Does Prior Knowledge Enhance Accuracy of Deep Learning-assisted Semantic Segmentation?

Abstract

In medical image analysis, precise and automated initial segmentation of anatomical organs/structures is vital. This would allow radiologists and physicians to develop a reliable, accurate, cost-effective, and time-effective diagnostic framework. Deep learning techniques have shown promise in automated initial segmentation, but they rely on overall loss function minimization/optimization, which may not result in the production of a realistic/valid shape variation of the target structure. As a result of the lack of explicit form restrictions or priors, deep learning techniques would show significant errors/outliers when it came to the underlying shape/morphology aspects of target structures. The goal of this study was to see how past knowledge was incorporated into deep learning models and how that affected initial segmentation accuracyTo do this, a cutting-edge deep learning model was trained on three independent datasets, including hippocampus segmentation from MR images, kidney segmentation from CT images, and bone/skull segmentation from brain MR images, both with and without prior information.
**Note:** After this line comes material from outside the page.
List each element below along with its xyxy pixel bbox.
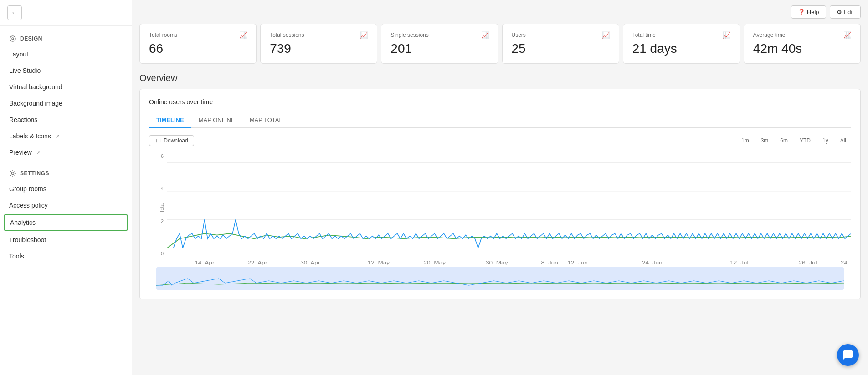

Prior knowledge was added into the deep learning model as an input channel in the form of a solution from an atlas-based technique and a shape model. The performance of the deep learning model without shape prior (DL), the deep learning model with shape prior from an atlas-based solution (DL-Atlas), and the shape model were compared (DL-Shape). The examination also took into account the atlas-based strategy. When prior knowledge in the form of the shape model (DL-Shape) was incorporated into the deep learning model, segmentation accuracy improved to 88.6±1.7% percent (Hippocampus), 91.6±1.5% percent (Kidney), and 86.7±2.5% percent (Bone). These indices improved to 88.6±1.7% percent (Hippocampus), 93.9±1.4% percent (Kidney), and 89.6±2.7% percent (Bone). The statistical study revealed that the DL and DL-Shape models varied significantly. Comparing the performance of the deep learning model with and without prior knowledge demonstrated the significant benefits of incorporating prior shape knowledge into deep learning algorithms for semantic structure segmentation.